Taking a 10-year view, the global economy has risen quite smoothly, and the underlying value of the global stock market has followed along. A lot of scary stuff has happened along the way, but it was never enough to budge that gentle upward slope of long-term value. Even the Global Financial Crisis of 2008-9 – the worst economic downturn since the Depression – is imperceptible when averaged in with the surrounding years.
Can the coronavirus do what the GFC could not? Probably not to any significant degree, once we consider the unprecedented government and central bank intervention described above. Additionally, while the economic impact is more sudden than during the GFC, it’s likely to be more short-term in nature. This time, we are not dealing with a huge bubble that could take years to unwind. We are dealing with a pathogen that will at some point be sufficiently contained that economic activity can start to normalize (the fact that this has already happened in some countries, such as South Korea, shows that it can be done).
Another way to approach this question is to look for similar situations in the past. In this case, the best precedent is the Spanish Flu Pandemic of 1918-1919, which is estimated to have infected one-third of the world population and caused a staggering 50 million deaths. (2)

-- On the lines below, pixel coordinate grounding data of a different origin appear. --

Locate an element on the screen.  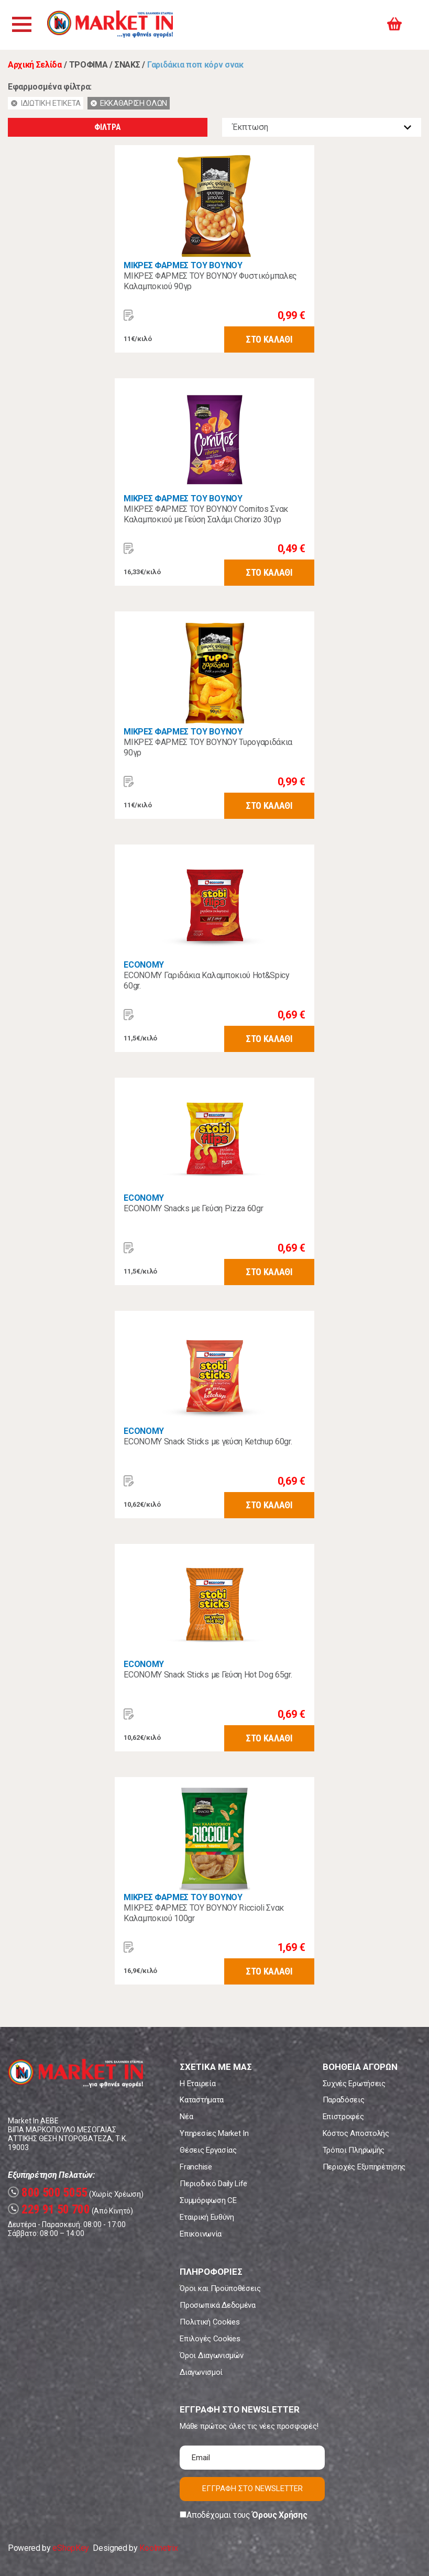
Επιλογές Cookies is located at coordinates (210, 2338). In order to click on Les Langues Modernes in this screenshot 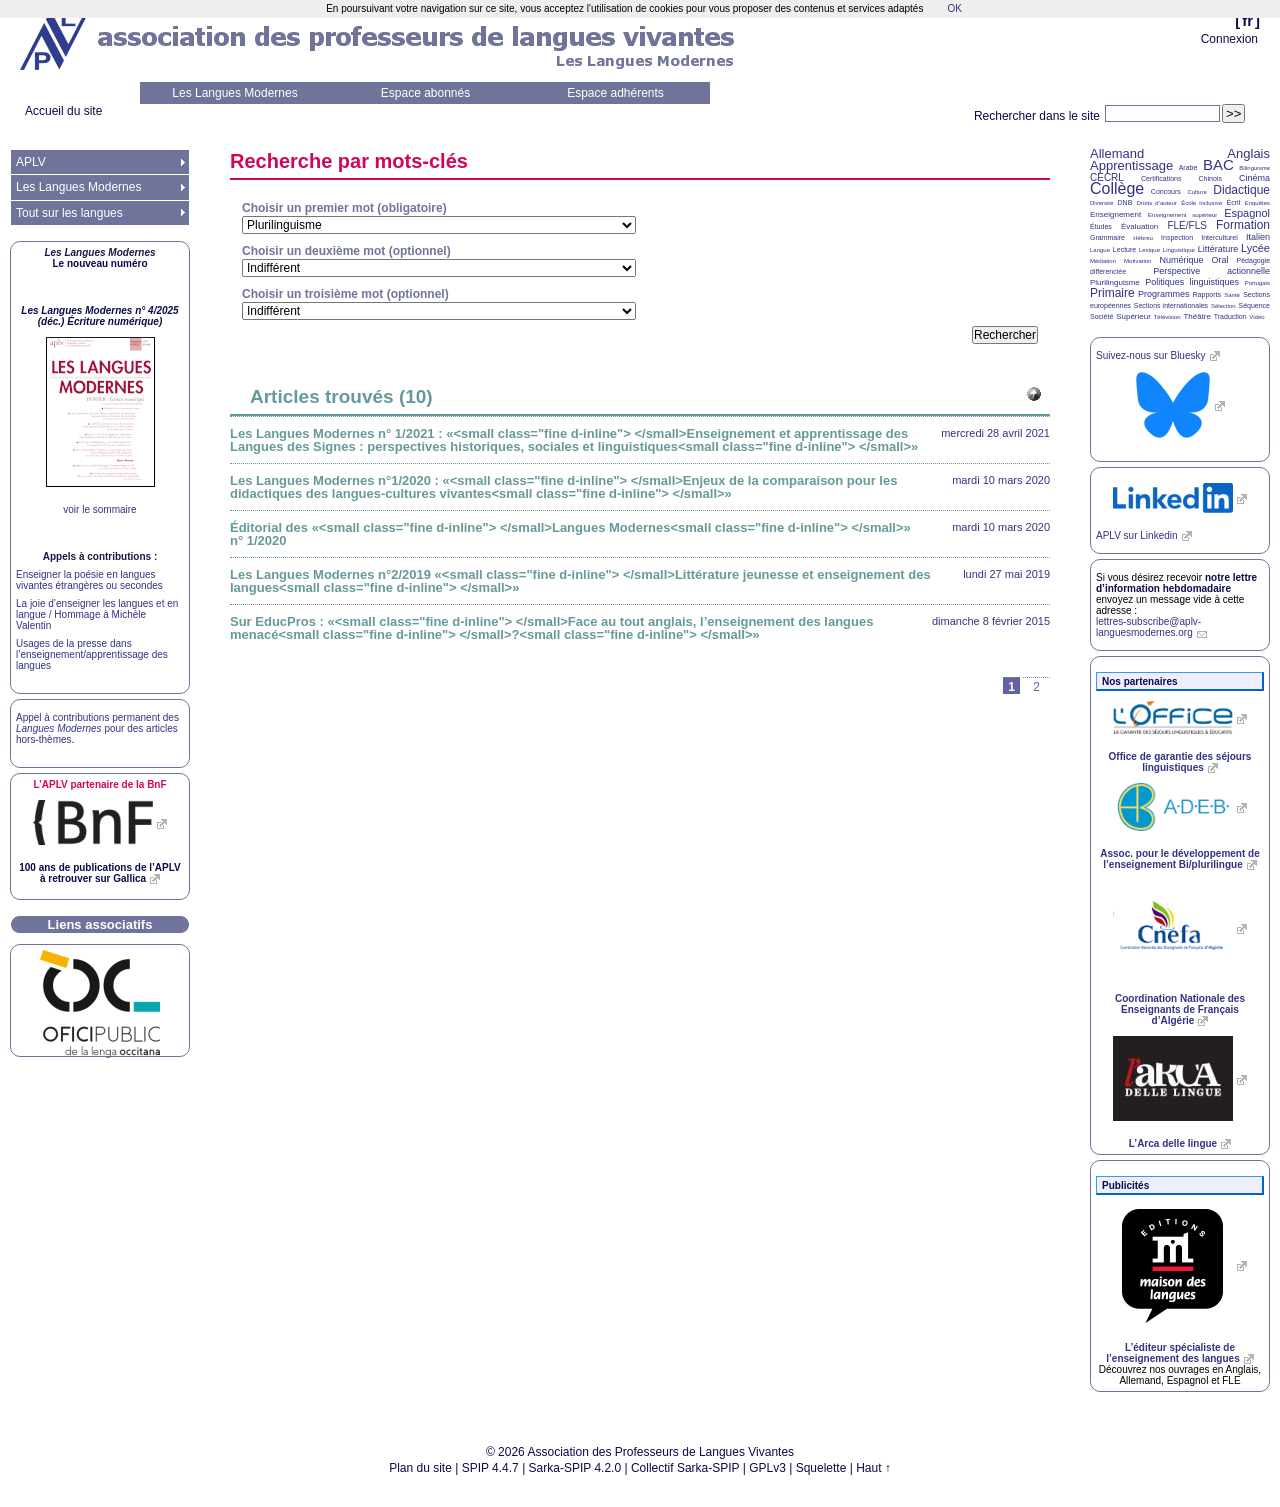, I will do `click(234, 93)`.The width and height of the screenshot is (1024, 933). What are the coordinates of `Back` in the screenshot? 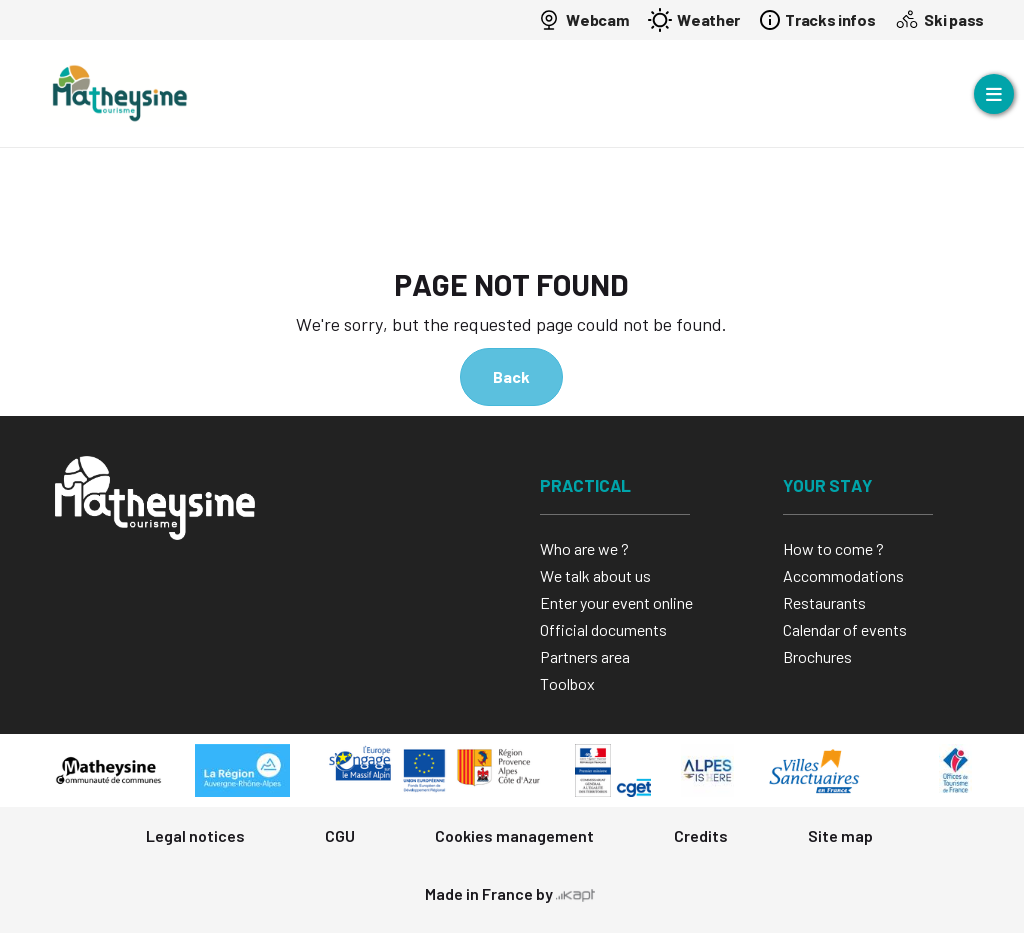 It's located at (511, 376).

Ben Inker of GMO examined the Spanish Flu’s impact on stocks’ fair value (shown in the below chart as the value of future dividends and earnings investors ended up receiving over the long run) and found limited impact:
S&P 500 Fair Value

There was a decline in fair value between 1911 and 1918, a period which included both the Spanish Flu and World War I, and was followed by a depression which further damaged future earnings. Yet between these three devastating events, the market’s fair value only fell by 1%. (Granted, had it followed the long-term trend it would have grown 8% over that period, so a more severe interpretation is to say that fair value grew by 9% less than one might have expected. Still, even that number pales next to the market declines we’ve seen in the past couple months).
If this period – which endured a major pandemic, a world war, and a depression – could inflict only minor damage to stocks’ fair value, is reasonable to assume that COVID-19’s impact on value won’t be worse than that.
To summarize: while the pandemic’s short-term economic impact might be very severe, it seems unlikely to have a significant impact on long term economic activity and earnings – nor, as a result, on stock market fair value.
While we think this is an important concept to understand, we also realize that people primarily care about price, not fair value. They want to know what they could sell this stuff for. And it is certainly the case that prices can diverge dramatically from their underlying values.
In fact, this is the main premise behind the value-focused investing approach we utilize. Value investors seek to take advantage of these dislocations between price and value in either direction: by avoiding overpriced investments (which protects from long-term losses) and seeking out underpriced ones (which improves expected returns, especially when adjusted for risk).
But that topic really deserves its own writeup. In the next letter, we’ll further discuss the relationship between price and value, and we’ll also survey current stock market valuations and return forecasts.